____ Records for processing

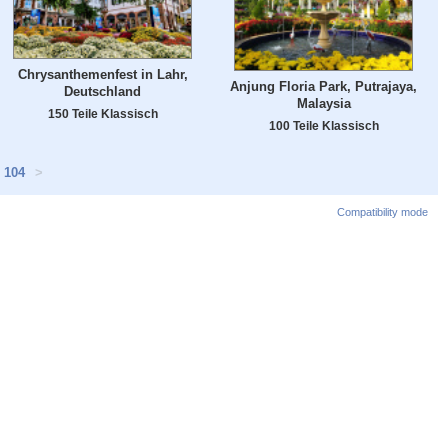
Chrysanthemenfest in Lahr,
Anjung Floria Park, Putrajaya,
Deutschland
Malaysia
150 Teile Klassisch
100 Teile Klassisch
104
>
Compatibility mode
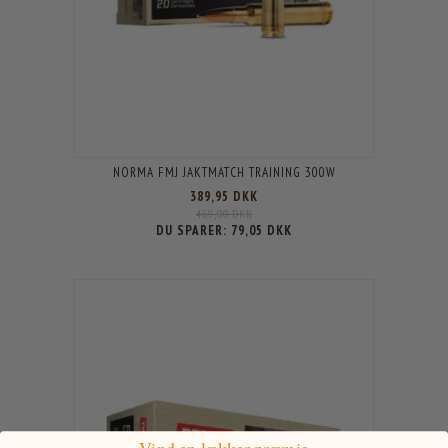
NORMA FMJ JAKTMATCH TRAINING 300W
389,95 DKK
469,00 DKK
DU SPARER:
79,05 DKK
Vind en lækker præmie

________
____ Records for processing

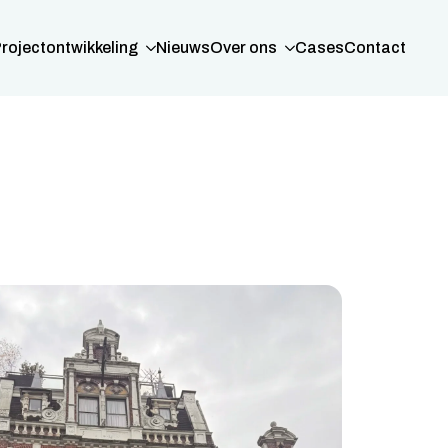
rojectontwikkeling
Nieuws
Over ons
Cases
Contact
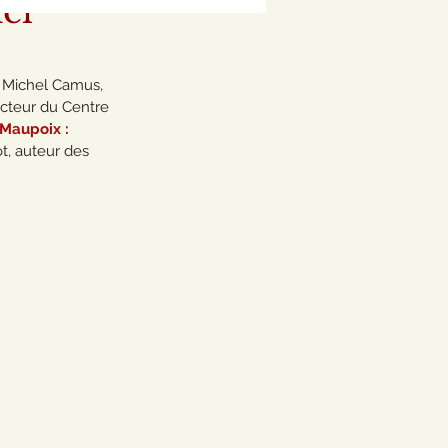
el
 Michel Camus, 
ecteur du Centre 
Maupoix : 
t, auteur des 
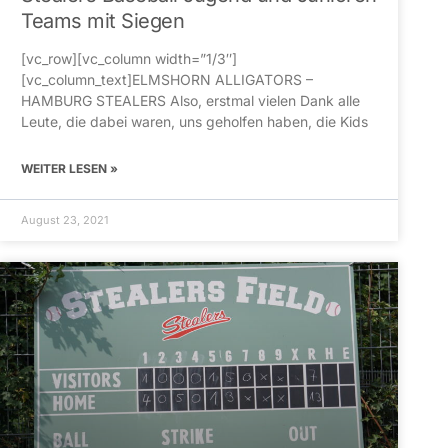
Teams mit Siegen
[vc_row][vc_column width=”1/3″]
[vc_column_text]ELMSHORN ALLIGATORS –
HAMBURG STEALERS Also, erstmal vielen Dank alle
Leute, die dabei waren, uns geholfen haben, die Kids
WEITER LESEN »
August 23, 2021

________

## Task brief
Nothing should appear in the answer except the lines above from the line with "NORMA FMJ JAKTMATCH TRAINING 300W" through the line with "Vind en lækker præmie", both included, written out exactly.

## Exercise response
NORMA FMJ JAKTMATCH TRAINING 300W
389,95 DKK
469,00 DKK
DU SPARER:
79,05 DKK
Vind en lækker præmie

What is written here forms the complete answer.